Collected data:
########################################

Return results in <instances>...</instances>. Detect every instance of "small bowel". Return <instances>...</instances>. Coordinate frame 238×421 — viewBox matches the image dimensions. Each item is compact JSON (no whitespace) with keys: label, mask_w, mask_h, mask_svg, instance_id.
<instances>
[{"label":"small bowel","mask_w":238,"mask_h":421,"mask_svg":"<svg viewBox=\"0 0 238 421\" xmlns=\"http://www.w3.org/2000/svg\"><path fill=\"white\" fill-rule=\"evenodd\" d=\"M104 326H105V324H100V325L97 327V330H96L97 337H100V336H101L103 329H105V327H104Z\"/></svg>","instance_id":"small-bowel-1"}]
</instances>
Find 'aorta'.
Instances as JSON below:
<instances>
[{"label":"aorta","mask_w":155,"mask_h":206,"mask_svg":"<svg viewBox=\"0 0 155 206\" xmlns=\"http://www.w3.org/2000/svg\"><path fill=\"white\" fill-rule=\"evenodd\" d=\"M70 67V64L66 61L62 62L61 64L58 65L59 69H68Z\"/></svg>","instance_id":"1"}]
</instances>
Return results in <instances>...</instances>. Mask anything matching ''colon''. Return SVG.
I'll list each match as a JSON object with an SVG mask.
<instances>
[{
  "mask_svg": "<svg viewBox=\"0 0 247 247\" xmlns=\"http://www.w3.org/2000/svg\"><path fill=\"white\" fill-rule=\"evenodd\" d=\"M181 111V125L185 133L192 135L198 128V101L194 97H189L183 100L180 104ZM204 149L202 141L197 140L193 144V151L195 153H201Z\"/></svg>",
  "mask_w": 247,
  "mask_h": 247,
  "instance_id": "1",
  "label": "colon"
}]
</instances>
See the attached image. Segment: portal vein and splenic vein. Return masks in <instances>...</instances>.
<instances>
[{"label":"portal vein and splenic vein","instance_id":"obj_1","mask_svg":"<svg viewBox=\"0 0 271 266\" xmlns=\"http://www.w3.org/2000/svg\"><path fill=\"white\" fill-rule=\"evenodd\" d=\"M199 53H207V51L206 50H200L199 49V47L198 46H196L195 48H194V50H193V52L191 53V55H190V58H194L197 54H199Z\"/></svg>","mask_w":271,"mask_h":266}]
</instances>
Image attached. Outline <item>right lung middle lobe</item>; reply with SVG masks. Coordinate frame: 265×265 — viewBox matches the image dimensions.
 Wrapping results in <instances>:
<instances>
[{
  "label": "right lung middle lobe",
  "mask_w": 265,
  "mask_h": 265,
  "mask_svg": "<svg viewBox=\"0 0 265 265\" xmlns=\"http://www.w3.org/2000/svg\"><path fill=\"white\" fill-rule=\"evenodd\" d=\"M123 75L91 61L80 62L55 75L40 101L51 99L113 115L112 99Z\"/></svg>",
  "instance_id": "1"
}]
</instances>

########################################

Copy only the stretch running from the line containing "Image attached. Outline" to the final line of the entries, both ends included, exactly as it stands.

- Expected answer:
Image attached. Outline <item>right lung middle lobe</item>; reply with SVG masks. Coordinate frame: 265×265 — viewBox matches the image dimensions.
 Wrapping results in <instances>:
<instances>
[{
  "label": "right lung middle lobe",
  "mask_w": 265,
  "mask_h": 265,
  "mask_svg": "<svg viewBox=\"0 0 265 265\" xmlns=\"http://www.w3.org/2000/svg\"><path fill=\"white\" fill-rule=\"evenodd\" d=\"M123 75L91 61L80 62L55 75L40 101L51 99L113 115L112 99Z\"/></svg>",
  "instance_id": "1"
}]
</instances>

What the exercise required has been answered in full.